On l’a longtemps surnommé « le chien » chez Carrefour. En tant que directeur juridique spécialiste des contentieux, Jérôme Coulombel était chargé de maintenir dans l’enseigne le réseau des 2 200 franchisés Carrefour City ou Contact. C’est-à-dire d’appliquer à la lettre les contrats que le groupe leur impose. En théorie, ces contrats sont limités dans le temps, mais en pratique chez Carrefour, quand le signataire s’engage pour sept ans, il se retrouve enchaîné pour 99 ans. Un étau juridique savamment élaboré, dont l’objectif est de faire réaliser l’essentiel des marges par les franchises, face à la mauvaise santé des hypermarchés. En charge de tous les litiges, le directeur juridique a donc manié pendant deux décennies la carotte – un carnet de chèque qui assouplissait les disputes – et le bâton – des procès – avec brio. Jusqu’à ce que la coupe déborde.

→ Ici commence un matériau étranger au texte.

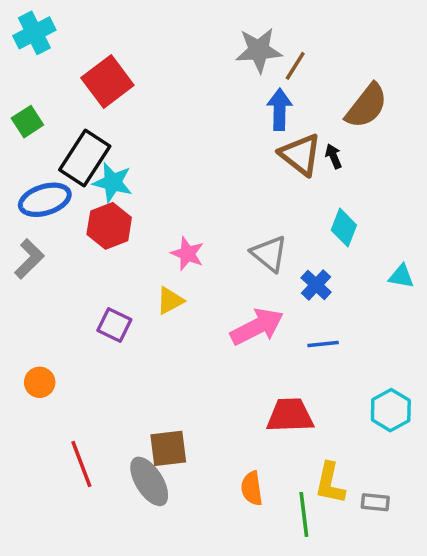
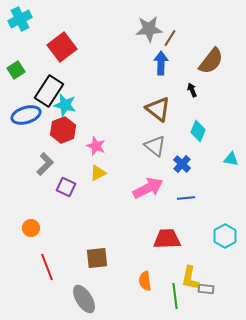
brown triangle: (300, 155) -> (158, 109), moved
pink star: (187, 254) -> (96, 146), moved
gray L-shape: (29, 259) -> (45, 164), moved
orange circle: (40, 382) -> (31, 228), moved
gray ellipse: (149, 481) -> (84, 299), moved
gray rectangle: (375, 502) -> (206, 289), moved

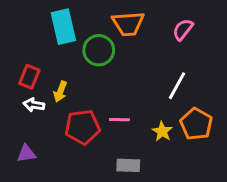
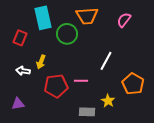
red rectangle: (29, 77) -> (20, 38), moved
white line: (177, 86) -> (106, 61), moved
yellow star: (162, 131) -> (108, 101), moved

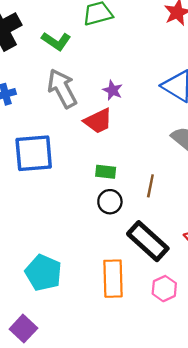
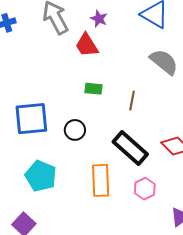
red trapezoid: (98, 121) -> (87, 45), turned 84
blue square: (34, 153) -> (31, 119), moved
black circle: (110, 202) -> (75, 130), moved

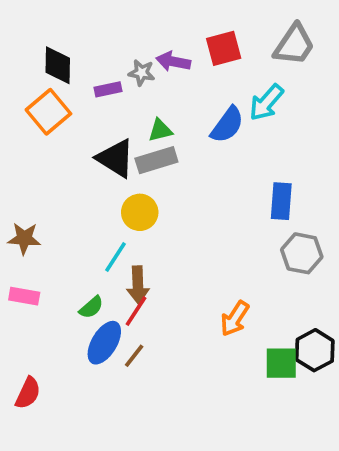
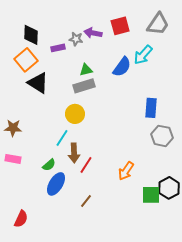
black triangle: (115, 158) -> (38, 83), moved
red line: (136, 311) -> (86, 165), moved
brown line: (134, 356) -> (86, 201), moved
red semicircle: (28, 393) -> (21, 219), moved

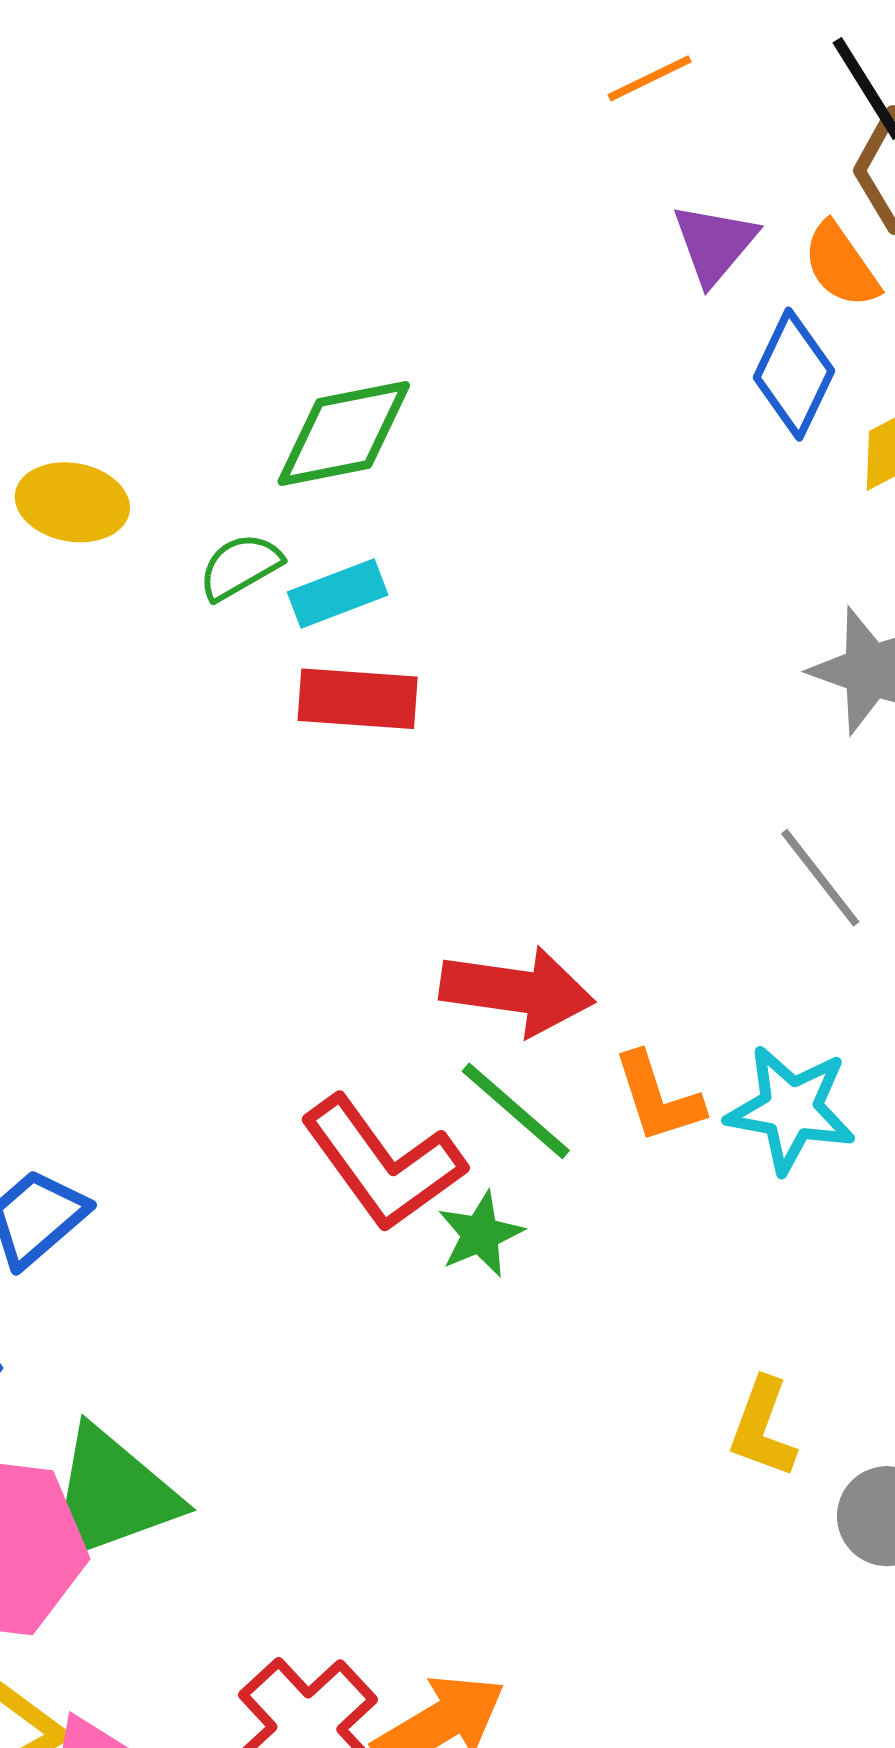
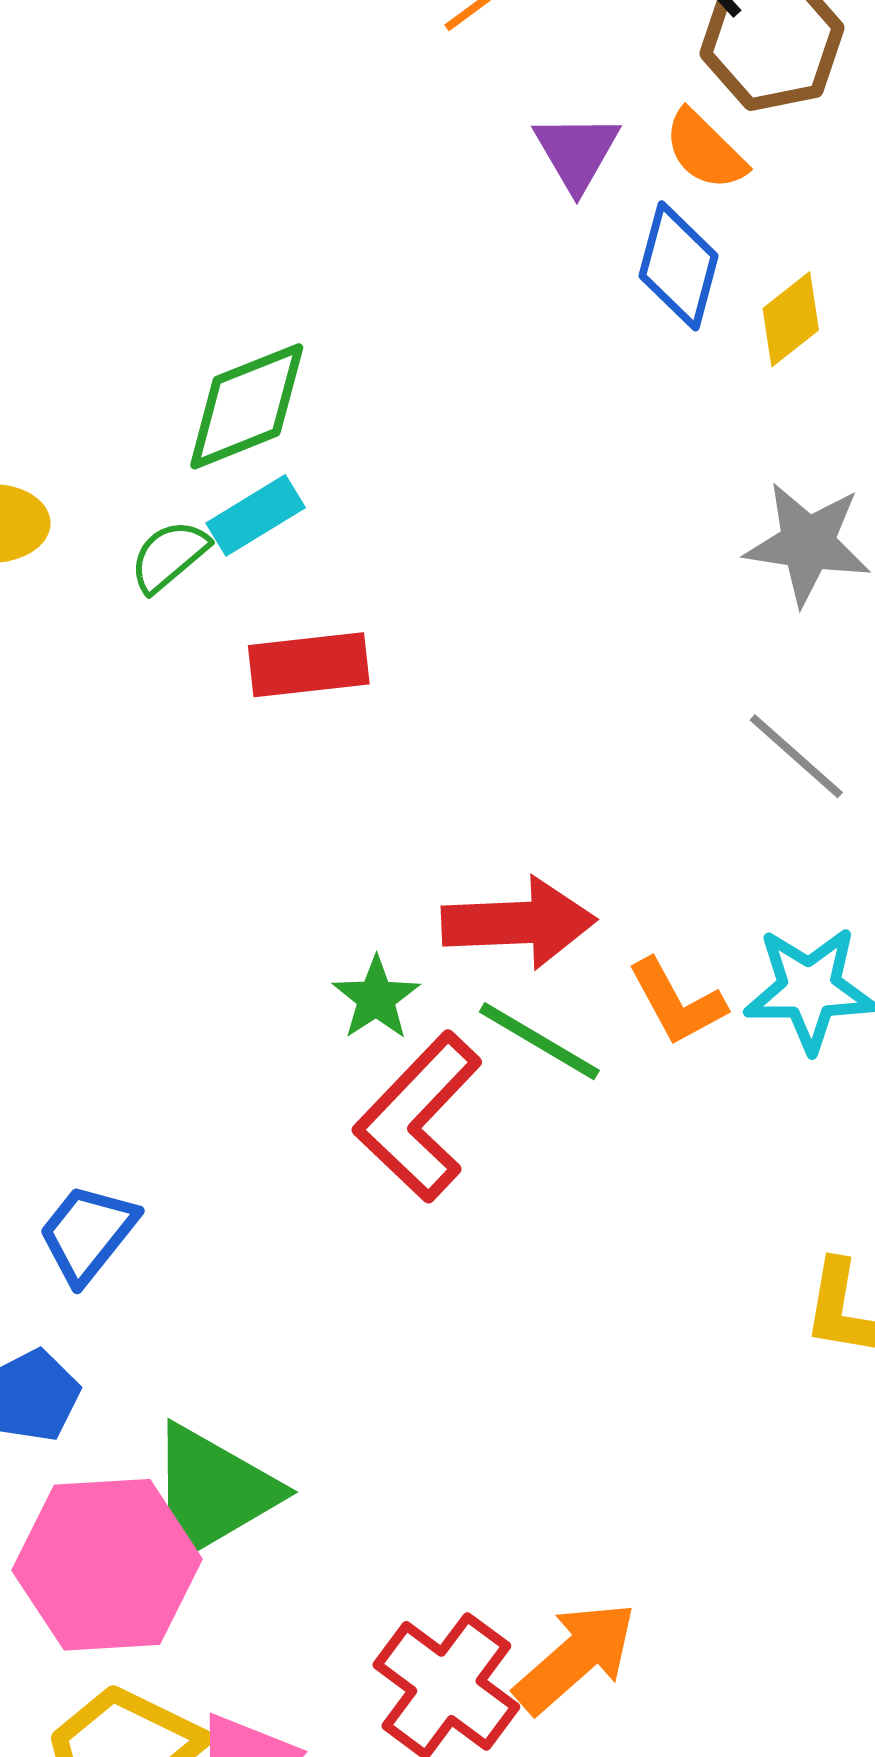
cyan rectangle: (338, 593) -> (256, 515), moved
red L-shape: (383, 1163) -> (418, 1117), turned 90
green star: (480, 1234) -> (376, 998), moved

Un premier déclic a lieu en 2013, à la suite d’un premier épisode dépressif. « Je me suis progressivement rendu compte que Carrefour ne respectait rien : ni ses fournisseurs, ni ses salariés, ni surtout ses franchisés », lâche ce taiseux au look un brin rigide. Exemple, côté fournisseurs : une sorte de taxe imposée avant toute négociation commerciale, mise en place en 2015. Jérôme Coulombel franchit le point de non-retour en 2017, lorsqu’il commande une étude comparative des prix auxquels l’enseigne vend à ses franchisés les produits de sa centrale. Il découvre un écart de 20 % supérieur à ce qui se pratique ailleurs. Carrefour lui propose 800 000 euros pour se taire. Il choisit de prendre la porte et se consacre, depuis, à la dénonciation du « système », comme il l’appelle.
Double plainte et perquisition musclée
En octobre 2021, Arte diffuse un documentaire dans lequel Jérôme Coulombel témoigne à visage découvert. Carrefour réactive une double plainte contre lui : pour vol de documents – il est parti avec des valises de papiers – et pour chantage et tentative d’extorsion de fonds, entraînant une perquisition musclée à son domicile. L’ex-cadre s’effondre. C’est le burn-out, le vrai, qui l’immobilise pendant dix mois, jusqu’à la reconnaissance de sa maladie professionnelle.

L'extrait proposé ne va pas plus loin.